Órgão que coordena as relações comerciais norte-americanas apura supostos abusos do Brasil em relação aos Estados Unidos.
A comissão temporária de senadores que foi aos Estados Unidos, em julho, para tentar negociar a taxação imposta pelos Estados Unidos ao Brasil anunciou, nesta terça-feira, um plano de trabalho para acompanhar as investigações abertas pelo Escritório do Representante Comercial dos Estados Unidos (USTR) contra o país.
O USTR, é o órgão que coordena a política comercial internacional dos EUA e, a partir de amanhã, começa a apreciar supostas práticas irregulares do Brasil em diversas áreas.
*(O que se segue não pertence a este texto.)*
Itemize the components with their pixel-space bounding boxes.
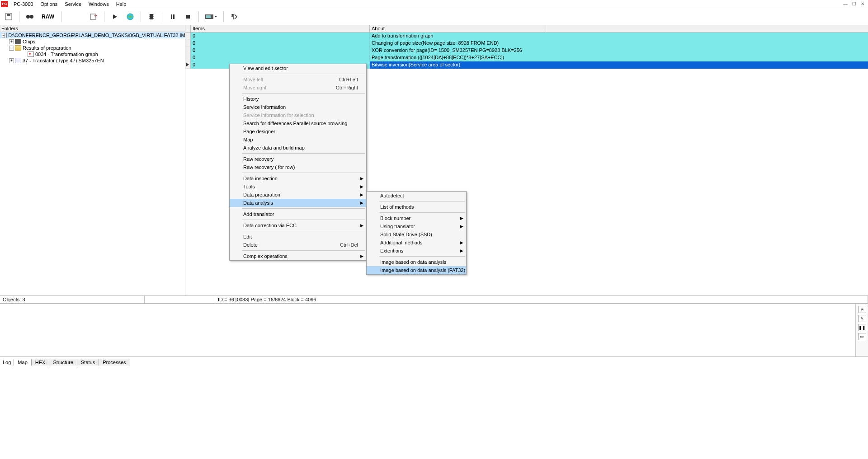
menu-item[interactable]: Map [230, 136, 366, 144]
svg-point-3 [30, 15, 33, 19]
menu-item: Service information for selection [230, 111, 366, 119]
log-clear-icon[interactable]: ▭ [858, 333, 866, 340]
menu-windows[interactable]: Windows [85, 0, 113, 8]
tool-binoculars-icon[interactable] [24, 11, 36, 23]
pause-icon[interactable] [167, 11, 179, 23]
menu-item[interactable]: Raw recovery ( for row) [230, 163, 366, 171]
menu-item-label: Image based on data analysis [380, 259, 446, 265]
menu-item[interactable]: Data preparation▶ [230, 191, 366, 199]
window-controls: — ❐ ✕ [841, 1, 868, 6]
menu-item-label: Data inspection [243, 176, 278, 181]
table-row[interactable]: 0Changing of page size(New page size: 89… [185, 40, 868, 47]
menu-item[interactable]: Additional methods▶ [367, 239, 466, 247]
main-menu: PC-3000 Options Service Windows Help [10, 0, 130, 8]
play-icon[interactable] [109, 11, 121, 23]
device-dropdown-icon[interactable] [203, 11, 219, 23]
table-row[interactable]: 0Add to transformation graph [185, 33, 868, 40]
log-panel: ⎘ ✎ ❚❚ ▭ [0, 304, 868, 356]
menu-item[interactable]: Analyze data and build map [230, 144, 366, 152]
tool-export-icon[interactable] [88, 11, 99, 23]
menu-item: Move rightCtrl+Right [230, 84, 366, 92]
menu-item[interactable]: Complex operations▶ [230, 252, 366, 260]
menu-item-label: Move right [243, 85, 266, 90]
collapse-icon[interactable]: − [2, 33, 5, 38]
menu-item[interactable]: Extentions▶ [367, 247, 466, 255]
table-row[interactable]: 0Page transformation (([1024[DA]+88[ECC]… [185, 54, 868, 61]
table-row[interactable]: 0XOR conversion for page(ID= 1500: SM325… [185, 47, 868, 54]
tree-root[interactable]: − D:\CONFERENCE_GEORGE\FLASH_DEMO_TASKS\… [0, 32, 185, 38]
menu-item[interactable]: Tools▶ [230, 183, 366, 191]
menu-item[interactable]: Add translator [230, 210, 366, 218]
menu-item[interactable]: Data analysis▶ [230, 199, 366, 207]
context-menu-main[interactable]: View and edit sectorMove leftCtrl+LeftMo… [229, 64, 367, 261]
menu-item[interactable]: Page designer [230, 127, 366, 136]
menu-item-label: Search for differences Parallel source b… [243, 121, 347, 126]
log-area[interactable] [0, 304, 855, 356]
chip-icon[interactable] [146, 11, 157, 23]
tab-hex[interactable]: HEX [31, 359, 50, 365]
menu-shortcut: Ctrl+Del [329, 242, 358, 248]
folder-open-icon [15, 45, 21, 51]
context-submenu-data-analysis[interactable]: AutodetectList of methodsBlock number▶Us… [366, 191, 467, 275]
menu-item[interactable]: Search for differences Parallel source b… [230, 119, 366, 127]
log-save-icon[interactable]: ✎ [858, 315, 866, 322]
submenu-arrow-icon: ▶ [360, 192, 363, 197]
column-rest [546, 25, 868, 32]
menu-item[interactable]: List of methods [367, 203, 466, 211]
tab-processes[interactable]: Processes [99, 359, 130, 365]
submenu-arrow-icon: ▶ [360, 201, 363, 205]
cell-rest [546, 61, 868, 69]
cell-about: Page transformation (([1024[DA]+88[ECC])… [370, 54, 546, 61]
tree-transformation-graph[interactable]: 0034 - Transformation graph [0, 51, 185, 57]
expand-icon[interactable]: + [9, 39, 14, 44]
submenu-arrow-icon: ▶ [460, 248, 463, 253]
svg-rect-14 [171, 14, 172, 19]
column-items[interactable]: Items [191, 25, 370, 32]
menu-item[interactable]: DeleteCtrl+Del [230, 241, 366, 249]
raw-button[interactable]: RAW [39, 11, 57, 23]
collapse-icon[interactable]: − [9, 46, 14, 51]
menu-options[interactable]: Options [37, 0, 61, 8]
tab-status[interactable]: Status [77, 359, 99, 365]
menu-item[interactable]: Solid State Drive (SSD) [367, 230, 466, 239]
tool-globe-icon[interactable] [124, 11, 136, 23]
submenu-arrow-icon: ▶ [360, 223, 363, 228]
exit-icon[interactable] [228, 11, 240, 23]
tree-results[interactable]: − Results of preparation [0, 45, 185, 51]
menu-item[interactable]: Autodetect [367, 192, 466, 200]
log-pause-icon[interactable]: ❚❚ [858, 324, 866, 331]
tree-chips[interactable]: + Chips [0, 38, 185, 45]
menu-item[interactable]: Edit [230, 233, 366, 241]
menu-item-label: Data analysis [243, 200, 273, 206]
column-about[interactable]: About [370, 25, 546, 32]
menu-item[interactable]: Data inspection▶ [230, 174, 366, 183]
menu-item[interactable]: Raw recovery [230, 155, 366, 163]
close-button[interactable]: ✕ [859, 1, 866, 6]
menu-item[interactable]: Image based on data analysis [367, 258, 466, 266]
log-copy-icon[interactable]: ⎘ [858, 306, 866, 313]
tab-structure[interactable]: Structure [49, 359, 77, 365]
menu-item[interactable]: Image based on data analysis (FAT32) [367, 266, 466, 274]
minimize-button[interactable]: — [841, 1, 849, 6]
menu-item[interactable]: View and edit sector [230, 64, 366, 72]
menu-item[interactable]: Block number▶ [367, 214, 466, 222]
submenu-arrow-icon: ▶ [360, 176, 363, 181]
tree-translator[interactable]: + 37 - Translator (Type 47) SM3257EN [0, 57, 185, 64]
folder-tree[interactable]: − D:\CONFERENCE_GEORGE\FLASH_DEMO_TASKS\… [0, 32, 185, 295]
menu-separator [242, 250, 365, 251]
menu-separator [242, 208, 365, 209]
tab-map[interactable]: Map [14, 359, 31, 365]
menu-item[interactable]: History [230, 95, 366, 103]
stop-icon[interactable] [182, 11, 194, 23]
menu-help[interactable]: Help [113, 0, 130, 8]
menu-item[interactable]: Data correction via ECC▶ [230, 221, 366, 230]
menu-item[interactable]: Service information [230, 103, 366, 111]
expand-icon[interactable]: + [9, 58, 14, 63]
menu-service[interactable]: Service [61, 0, 85, 8]
tool-save-icon[interactable] [3, 11, 14, 23]
submenu-arrow-icon: ▶ [460, 224, 463, 229]
menu-item[interactable]: Using translator▶ [367, 222, 466, 230]
menu-item-label: Delete [243, 242, 258, 248]
maximize-button[interactable]: ❐ [850, 1, 858, 6]
cell-about: Bitwise inversion(Service area of sector… [370, 61, 546, 69]
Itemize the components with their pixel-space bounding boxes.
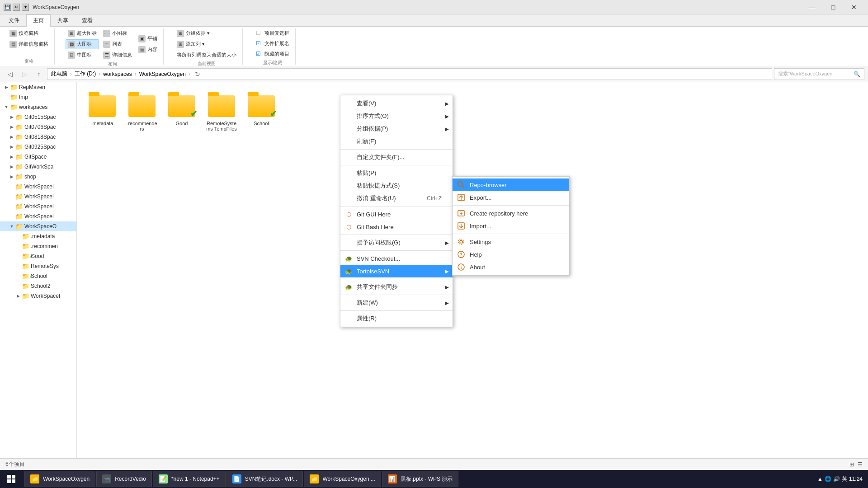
grid-view-icon[interactable]: ⊞ <box>849 461 854 468</box>
undo-icon[interactable]: ↩ <box>13 4 20 11</box>
start-button[interactable] <box>0 470 23 488</box>
tab-view[interactable]: 查看 <box>75 14 99 26</box>
taskbar-item-wps-ppt[interactable]: 📊 黑板.pptx - WPS 演示 <box>382 471 458 487</box>
submenu-item-help[interactable]: ? Help <box>453 248 569 261</box>
content-btn[interactable]: ▤ 内容 <box>136 45 160 55</box>
file-item-remotesystems[interactable]: RemoteSystems TempFiles <box>203 89 240 136</box>
sidebar-item-workspace1[interactable]: ▶ 📁 WorkSpaceI <box>0 182 76 192</box>
address-bar[interactable]: 此电脑 › 工作 (D:) › workspaces › WorkSpaceOx… <box>47 68 772 80</box>
add-column-btn[interactable]: ⊞ 添加列 ▾ <box>175 39 239 49</box>
sidebar-item-git0515[interactable]: ▶ 📁 Git0515Spac <box>0 112 76 122</box>
breadcrumb-current[interactable]: WorkSpaceOxygen <box>139 71 186 77</box>
detail-btn[interactable]: ☰ 详细信息 <box>101 50 134 60</box>
taskbar-item-workspaceoxygen[interactable]: 📁 WorkSpaceOxygen <box>24 471 95 487</box>
sidebar-item-tmp[interactable]: ▶ 📁 tmp <box>0 92 76 102</box>
hidden-items-btn[interactable]: ☑ 隐藏的项目 <box>254 49 292 59</box>
details-pane-btn[interactable]: ▤ 详细信息窗格 <box>7 39 51 49</box>
submenu-item-create-repo[interactable]: Create repository here <box>453 207 569 220</box>
breadcrumb-computer[interactable]: 此电脑 <box>51 70 67 78</box>
submenu-item-import[interactable]: Import... <box>453 220 569 232</box>
sidebar-item-workspace3[interactable]: ▶ 📁 WorkSpaceI <box>0 202 76 211</box>
file-item-school[interactable]: ✔ School <box>243 89 279 136</box>
menu-item-properties[interactable]: 属性(R) <box>340 312 453 325</box>
menu-item-new[interactable]: 新建(W) ▶ <box>340 296 453 309</box>
menu-item-refresh[interactable]: 刷新(E) <box>340 135 453 148</box>
minimize-button[interactable]: — <box>802 0 823 14</box>
small-icon-btn[interactable]: ⋮⋮ 小图标 <box>101 28 134 38</box>
up-button[interactable]: ↑ <box>33 68 45 80</box>
sidebar-item-workspace2[interactable]: ▶ 📁 WorkSpaceI <box>0 192 76 202</box>
quick-access[interactable]: 💾 ↩ ▾ <box>4 4 29 11</box>
window-controls[interactable]: — □ ✕ <box>802 0 864 14</box>
search-icon[interactable]: 🔍 <box>854 71 860 77</box>
sidebar-item-gitspace[interactable]: ▶ 📁 GitSpace <box>0 152 76 162</box>
sidebar-item-school2[interactable]: ▶ 📁 School2 <box>0 281 76 291</box>
item-checkbox-btn[interactable]: ☐ 项目复选框 <box>254 28 292 38</box>
maximize-button[interactable]: □ <box>823 0 844 14</box>
medium-icon-btn[interactable]: ⊡ 中图标 <box>66 50 99 60</box>
list-view-icon[interactable]: ☰ <box>858 461 863 468</box>
sidebar-item-workspaceoxygen[interactable]: ▼ 📁 WorkSpaceO <box>0 221 76 231</box>
menu-item-svn-checkout[interactable]: 🐢 SVN Checkout... <box>340 252 453 265</box>
back-button[interactable]: ◁ <box>4 68 16 80</box>
sidebar-item-git0925[interactable]: ▶ 📁 Git0925Spac <box>0 142 76 152</box>
sidebar-item-workspaces[interactable]: ▼ 📁 workspaces <box>0 102 76 112</box>
list-btn[interactable]: ≡ 列表 <box>101 39 134 49</box>
sidebar-item-workspacei[interactable]: ▶ 📁 WorkSpaceI <box>0 291 76 301</box>
file-item-metadata[interactable]: .metadata <box>84 89 120 136</box>
submenu-item-repo-browser[interactable]: Repo-browser <box>453 178 569 191</box>
submenu-item-about[interactable]: i About <box>453 261 569 273</box>
submenu-item-settings[interactable]: Settings <box>453 235 569 248</box>
sidebar-item-good[interactable]: ▶ 📁✓ Good <box>0 251 76 261</box>
sidebar-item-shop[interactable]: ▶ 📁 shop <box>0 172 76 182</box>
sidebar-item-git0706[interactable]: ▶ 📁 Git0706Spac <box>0 122 76 132</box>
taskbar-item-recordvedio[interactable]: 📹 RecordVedio <box>96 471 152 487</box>
taskbar-item-wps-doc[interactable]: 📄 SVN笔记.docx - WP... <box>226 471 303 487</box>
sidebar-item-school[interactable]: ▶ 📁✓ School <box>0 271 76 281</box>
menu-item-git-bash[interactable]: ⬡ Git Bash Here <box>340 221 453 233</box>
address-refresh-button[interactable]: ↻ <box>193 70 202 79</box>
file-item-recommenders[interactable]: .recommenders <box>124 89 160 136</box>
sidebar-item-remotesystems[interactable]: ▶ 📁 RemoteSys <box>0 261 76 271</box>
taskbar-item-workspaceoxygen2[interactable]: 📁 WorkSpaceOxygen ... <box>304 471 381 487</box>
forward-button[interactable]: ▷ <box>18 68 31 80</box>
sidebar-item-workspace4[interactable]: ▶ 📁 WorkSpaceI <box>0 211 76 221</box>
menu-item-customize[interactable]: 自定义文件夹(F)... <box>340 151 453 164</box>
search-bar[interactable]: 搜索"WorkSpaceOxygen" 🔍 <box>774 68 864 80</box>
menu-item-view[interactable]: 查看(V) ▶ <box>340 97 453 110</box>
sidebar-item-gitworkspace[interactable]: ▶ 📁 GitWorkSpa <box>0 162 76 172</box>
menu-item-undo[interactable]: 撤消 重命名(U) Ctrl+Z <box>340 192 453 205</box>
dropdown-icon[interactable]: ▾ <box>22 4 29 11</box>
sidebar-item-recommenders[interactable]: ▶ 📁 .recommen <box>0 241 76 251</box>
file-ext-btn[interactable]: ☑ 文件扩展名 <box>254 39 292 48</box>
tile-btn[interactable]: ▣ 平铺 <box>136 34 160 44</box>
sidebar-item-git0818[interactable]: ▶ 📁 Git0818Spac <box>0 132 76 142</box>
sidebar-item-repmaven[interactable]: ▶ 📁 RepMaven <box>0 82 76 92</box>
large-icon-btn[interactable]: ▦ 大图标 <box>66 39 99 49</box>
tab-share[interactable]: 共享 <box>51 14 75 26</box>
save-icon[interactable]: 💾 <box>4 4 11 11</box>
tab-home[interactable]: 主页 <box>26 14 51 27</box>
preview-pane-btn[interactable]: ▦ 预览窗格 <box>7 28 51 38</box>
tab-file[interactable]: 文件 <box>2 14 26 26</box>
menu-item-git-gui[interactable]: ⬡ Git GUI Here <box>340 208 453 221</box>
taskbar-item-notepad[interactable]: 📝 *new 1 - Notepad++ <box>153 471 226 487</box>
menu-item-tortoisesvn[interactable]: 🐢 TortoiseSVN ▶ <box>340 265 453 277</box>
breadcrumb-drive[interactable]: 工作 (D:) <box>75 70 96 78</box>
submenu-item-export[interactable]: Export... <box>453 191 569 204</box>
close-button[interactable]: ✕ <box>844 0 864 14</box>
extra-large-icon-btn[interactable]: ⊞ 超大图标 <box>66 28 99 38</box>
systray-up-arrow[interactable]: ▲ <box>817 476 823 482</box>
menu-item-access[interactable]: 授予访问权限(G) ▶ <box>340 236 453 249</box>
menu-item-sort[interactable]: 排序方式(O) ▶ <box>340 110 453 122</box>
fit-columns-btn[interactable]: 将所有列调整为合适的大小 <box>175 50 239 60</box>
menu-item-paste[interactable]: 粘贴(P) <box>340 167 453 179</box>
menu-item-paste-shortcut[interactable]: 粘贴快捷方式(S) <box>340 179 453 192</box>
menu-item-group[interactable]: 分组依据(P) ▶ <box>340 122 453 135</box>
systray-lang[interactable]: 英 <box>842 475 847 483</box>
file-item-good[interactable]: ✔ Good <box>164 89 200 136</box>
breadcrumb-workspaces[interactable]: workspaces <box>103 71 132 77</box>
menu-item-share-sync[interactable]: 🐢 共享文件夹同步 ▶ <box>340 281 453 293</box>
group-by-btn[interactable]: ⊞ 分组依据 ▾ <box>175 28 239 38</box>
sidebar-item-metadata[interactable]: ▶ 📁 .metadata <box>0 231 76 241</box>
Dentre elas, acusações de que:
- o pix é uma forma desleal em comparação aos serviços de pagamento norte-americanos, como as bandeiras de cartões de crédito,
- o Supremo Tribunal Federal (STF) pratica censura contra redes sociais dominadas por big techs também da América do Norte,
- há desvantagem do país na relação comercial com o Brasil.
Como represália a essas queixas e ao julgamento do ex-presidente Jair Bolsonaro, o governo do presidente Donald Trump impôs taxas de até 50% sobre alguns produtos brasileiros, incluindo a carne.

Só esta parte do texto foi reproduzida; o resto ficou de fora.